Misteriosamente, encontramos em “A Ilustre Casa de Ramires” algo que o brasileiro Álvaro Lins descobre com perspicácia: “mais do que em João da Ega, é em Gonçalo Ramires que Eça pode ser encontrado. João da Ega será uma imagem da sua mocidade, dos seus projetos, das suas ‘blagues’, do seu tipo exterior e convencional – de tudo o que ele seria se tivesse falhado. Mas em Gonçalo, a mais analisada e a mais conhecida das suas personagens, é onde Eça está. Onde estão, pelo menos, alguns dos seus sentimentos mais fortes, da sua maneira de ser, da sua posição em face da vida. E é curioso que Gonçalo, ao contrário de Fradique, sendo Portugal, sendo Eça, sendo o homem-português, permaneça ainda Gonçalo Ramires. Nem o sectarismo, nem o sentimento, nem o patriotismo, em Eça de Queiroz – nada, nem ele mesmo – perturba a criação artística”. Beatriz Berrini falará, por isso, de um “intelectual discrepante”. E nesta discrepância está o paradoxo que leva Eça (e os seus amigos) a serem considerados como “Vencidos”, quando de facto são vencedores, quer pela influência decisiva que se estende aos nossos dias, quer pela mensagem, a um tempo crítica e mobilizadora, de recusa terminante de derrotismo ou desistência, já que eles, de facto, não baixaram os braços. E a contradição de Gonçalo é claríssima, sabendo que a História, mais do que um motivo de orgulho retrospetivo torna-se demonstração de que a responsabilidade fica do lado da ação…
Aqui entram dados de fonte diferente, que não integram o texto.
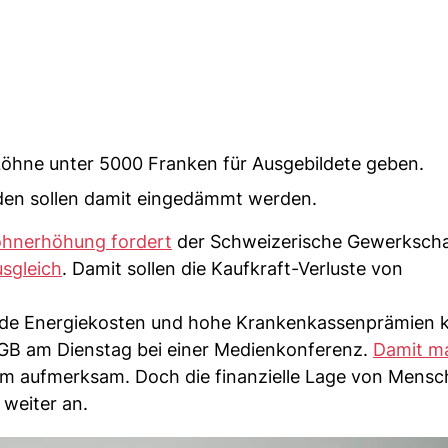
 Löhne unter 5000 Franken für Ausgebildete geben.
den sollen damit eingedämmt werden.
lohnerhöhung fordert
der Schweizerische Gewerksch
sgleich
. Damit sollen die Kaufkraft-Verluste von
ende Energiekosten und hohe Krankenkassenprämien
 SGB am Dienstag bei einer Medienkonferenz.
Damit m
em aufmerksam. Doch die finanzielle Lage von Mensc
weiter an.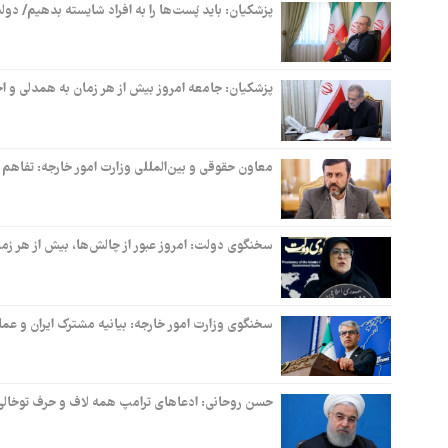
پزشکیان: باید پُست‌ها را به افراد شایسته بدهیم/ دو
پزشکیان: جامعه امروز بیش از هر زمان به همدلی و اخل
معاون حقوقی و بین‌المللی وزارت امور خارجه: تفاهم ا
سخنگوی دولت: امروز عبور از چالش‌ها، بیش از هر زمان
سخنگوی وزارت امور خارجه: بیانیه مشترک ایران و عم
حسن روحانی: ادعاهای ترامپ همه لاف و حرف توخال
Para entender, basta ler Antero em “A Província” no texto “Expiação”, na sequência do Ultimatum inglês: “o nosso maior inimigo não é o inglês, somos nós mesmos. Só um falso patriotismo, falso e criminosamente vaidoso, pode afirmar o contrário. Declamar contra a Inglaterra é fácil: emendarmos os defeitos gravíssimos da nossa vida nacional será mais difícil, mas só essa desforra será honrosa, só ela salvadora. Portugal ou se reformará política, intelectual e moralmente ou deixará de existir”.